Auburn Manufacturing Inc. is a U.S. company based in Mechanic Falls, Maine. The company produces heat- and fire-resistant fabrics for industrial use, supplying the United States Navy and other customers.

Founded in 1979, Auburn Manufacturing is known for its disputes with Chinese competitors over unfair trade practices. The company manufactures amorphous silica fabric and other products, which it sells to 30 countries.

Leadership 
Auburn Manufacturing is owned by Kathie Leonard, who serves as president and CEO. Leonard founded the company at the age of 27, growing it into a business with two locations and about 50 employees.

Before Auburn Manufacturing, Leonard began her career at a Lewiston, Maine mill that produced an industrial fabric to replace asbestos. She is an advocate for female entrepreneurship, saying that it creates “ladders for women.”

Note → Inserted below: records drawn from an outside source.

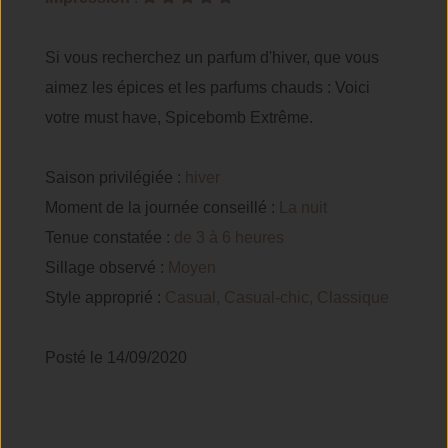
Si vous recherchez un parfum d'hiver, que vous
aimez les épices et les parfums chauds : Voici
votre must have, Spicebomb Extrême.
Saison privilégiée :
hiver
Moment de la journée conseillé :
La nuit
Tenue constatée :
de 3 à 6 heures
Sillage observé :
Moyen
Style approprié :
Casual, Casual-chic, Classique
Posté le 14/09/2020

Legal disputes with China 
Auburn Manufacturing is critical of “China’s cheating” when it comes to trade, and the company has secured two legal victories against Chinese competitors. The first victory came in 2017, after Leonard took on China in a trade lawsuit that found silica products to be subsidized by the Chinese government and “dumped” into the U.S. market. The second victory came in 2023, when the U.S. Department of Commerce determined that Chinese dumping negatively affects Auburn Manufacturing and other U.S.-based manufacturers.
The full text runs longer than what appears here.